◆ Action item
Every record that follows should appear again in your answer, exactly the same.

◆ Data for this task
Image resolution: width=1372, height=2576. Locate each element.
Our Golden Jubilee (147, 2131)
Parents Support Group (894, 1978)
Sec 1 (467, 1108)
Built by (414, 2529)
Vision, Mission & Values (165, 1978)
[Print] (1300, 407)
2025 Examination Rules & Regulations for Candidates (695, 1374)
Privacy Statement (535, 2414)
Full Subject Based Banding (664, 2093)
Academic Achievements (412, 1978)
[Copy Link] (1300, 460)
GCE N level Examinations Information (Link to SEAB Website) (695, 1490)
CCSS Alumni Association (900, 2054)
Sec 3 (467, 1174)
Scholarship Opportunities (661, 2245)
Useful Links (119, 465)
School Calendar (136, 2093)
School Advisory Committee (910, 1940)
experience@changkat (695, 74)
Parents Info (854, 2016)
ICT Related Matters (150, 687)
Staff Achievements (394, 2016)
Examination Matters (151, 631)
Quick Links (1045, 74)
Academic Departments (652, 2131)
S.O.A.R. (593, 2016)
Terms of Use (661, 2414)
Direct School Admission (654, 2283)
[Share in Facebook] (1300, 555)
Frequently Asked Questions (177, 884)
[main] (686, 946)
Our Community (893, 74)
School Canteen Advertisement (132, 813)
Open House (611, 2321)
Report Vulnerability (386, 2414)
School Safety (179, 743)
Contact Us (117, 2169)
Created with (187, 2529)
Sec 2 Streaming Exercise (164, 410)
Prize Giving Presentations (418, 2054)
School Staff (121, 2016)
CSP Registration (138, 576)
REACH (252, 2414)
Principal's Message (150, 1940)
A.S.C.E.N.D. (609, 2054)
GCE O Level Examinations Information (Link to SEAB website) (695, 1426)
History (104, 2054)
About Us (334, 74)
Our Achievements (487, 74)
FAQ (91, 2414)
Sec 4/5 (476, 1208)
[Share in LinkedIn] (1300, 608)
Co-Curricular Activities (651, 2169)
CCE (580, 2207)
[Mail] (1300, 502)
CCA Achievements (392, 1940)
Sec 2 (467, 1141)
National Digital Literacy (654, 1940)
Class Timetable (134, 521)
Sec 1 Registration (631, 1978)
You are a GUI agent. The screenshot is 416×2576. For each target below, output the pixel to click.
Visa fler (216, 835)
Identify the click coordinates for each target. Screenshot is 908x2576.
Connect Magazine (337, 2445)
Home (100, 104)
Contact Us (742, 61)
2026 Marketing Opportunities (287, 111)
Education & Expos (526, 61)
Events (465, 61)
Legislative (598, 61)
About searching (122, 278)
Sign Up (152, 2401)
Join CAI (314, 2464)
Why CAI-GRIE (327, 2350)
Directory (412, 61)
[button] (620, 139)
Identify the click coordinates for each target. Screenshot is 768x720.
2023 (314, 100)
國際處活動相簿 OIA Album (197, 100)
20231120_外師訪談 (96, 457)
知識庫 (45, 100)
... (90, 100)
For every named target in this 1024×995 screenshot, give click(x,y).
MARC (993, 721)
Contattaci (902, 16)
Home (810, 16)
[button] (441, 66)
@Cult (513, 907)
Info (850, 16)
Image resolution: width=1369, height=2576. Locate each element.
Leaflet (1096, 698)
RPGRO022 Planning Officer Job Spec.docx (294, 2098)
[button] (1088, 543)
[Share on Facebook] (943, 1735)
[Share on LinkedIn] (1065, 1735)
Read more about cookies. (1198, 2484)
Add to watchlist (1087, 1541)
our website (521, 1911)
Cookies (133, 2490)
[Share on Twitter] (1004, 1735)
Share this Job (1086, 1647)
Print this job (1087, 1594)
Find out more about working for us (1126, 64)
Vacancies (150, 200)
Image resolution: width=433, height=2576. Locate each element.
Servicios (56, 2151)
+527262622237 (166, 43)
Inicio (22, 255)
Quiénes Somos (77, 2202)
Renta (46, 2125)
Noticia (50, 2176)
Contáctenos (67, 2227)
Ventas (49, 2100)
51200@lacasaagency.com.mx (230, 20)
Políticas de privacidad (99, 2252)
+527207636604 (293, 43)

◆ The answer
Image resolution: width=1372, height=2576. Locate each element.
Our Golden Jubilee (147, 2131)
Parents Support Group (894, 1978)
Sec 1 (467, 1108)
Built by (414, 2529)
Vision, Mission & Values (165, 1978)
[Print] (1300, 407)
2025 Examination Rules & Regulations for Candidates (695, 1374)
Privacy Statement (535, 2414)
Full Subject Based Banding (664, 2093)
Academic Achievements (412, 1978)
[Copy Link] (1300, 460)
GCE N level Examinations Information (Link to SEAB Website) (695, 1490)
CCSS Alumni Association (900, 2054)
Sec 3 (467, 1174)
Scholarship Opportunities (661, 2245)
Useful Links (119, 465)
School Calendar (136, 2093)
School Advisory Committee (910, 1940)
experience@changkat (695, 74)
Parents Info (854, 2016)
ICT Related Matters (150, 687)
Staff Achievements (394, 2016)
Examination Matters (151, 631)
Quick Links (1045, 74)
Academic Departments (652, 2131)
S.O.A.R. (593, 2016)
Terms of Use (661, 2414)
Direct School Admission (654, 2283)
[Share in Facebook] (1300, 555)
Frequently Asked Questions (177, 884)
[main] (686, 946)
Our Community (893, 74)
School Canteen Advertisement (132, 813)
Open House (611, 2321)
Report Vulnerability (386, 2414)
School Safety (179, 743)
Contact Us (117, 2169)
Created with (187, 2529)
Sec 2 Streaming Exercise (164, 410)
Prize Giving Presentations (418, 2054)
School Staff (121, 2016)
CSP Registration (138, 576)
REACH (252, 2414)
Principal's Message (150, 1940)
A.S.C.E.N.D. (609, 2054)
GCE O Level Examinations Information (Link to SEAB website) (695, 1426)
History (104, 2054)
About Us (334, 74)
Our Achievements (487, 74)
FAQ (91, 2414)
Sec 4/5 (476, 1208)
[Share in LinkedIn] (1300, 608)
Co-Curricular Activities (651, 2169)
CCE (580, 2207)
[Mail] (1300, 502)
CCA Achievements (392, 1940)
Sec 2 (467, 1141)
National Digital Literacy (654, 1940)
Class Timetable (134, 521)
Sec 1 Registration (631, 1978)
You are a GUI agent. The screenshot is 416×2576. For each target below, output the pixel to click.
Visa fler (216, 835)
Identify the click coordinates for each target. Screenshot is 908x2576.
Connect Magazine (337, 2445)
Home (100, 104)
Contact Us (742, 61)
2026 Marketing Opportunities (287, 111)
Education & Expos (526, 61)
Events (465, 61)
Legislative (598, 61)
About searching (122, 278)
Sign Up (152, 2401)
Join CAI (314, 2464)
Why CAI-GRIE (327, 2350)
Directory (412, 61)
[button] (620, 139)
Identify the click coordinates for each target. Screenshot is 768x720.
2023 (314, 100)
國際處活動相簿 OIA Album (197, 100)
20231120_外師訪談 (96, 457)
知識庫 (45, 100)
... (90, 100)
For every named target in this 1024×995 screenshot, give click(x,y).
MARC (993, 721)
Contattaci (902, 16)
Home (810, 16)
[button] (441, 66)
@Cult (513, 907)
Info (850, 16)
Image resolution: width=1369, height=2576. Locate each element.
Leaflet (1096, 698)
RPGRO022 Planning Officer Job Spec.docx (294, 2098)
[button] (1088, 543)
[Share on Facebook] (943, 1735)
[Share on LinkedIn] (1065, 1735)
Read more about cookies. (1198, 2484)
Add to watchlist (1087, 1541)
our website (521, 1911)
Cookies (133, 2490)
[Share on Twitter] (1004, 1735)
Share this Job (1086, 1647)
Print this job (1087, 1594)
Find out more about working for us (1126, 64)
Vacancies (150, 200)
Image resolution: width=433, height=2576. Locate each element.
Servicios (56, 2151)
+527262622237 (166, 43)
Inicio (22, 255)
Quiénes Somos (77, 2202)
Renta (46, 2125)
Noticia (50, 2176)
Contáctenos (67, 2227)
Ventas (49, 2100)
51200@lacasaagency.com.mx (230, 20)
Políticas de privacidad (99, 2252)
+527207636604 (293, 43)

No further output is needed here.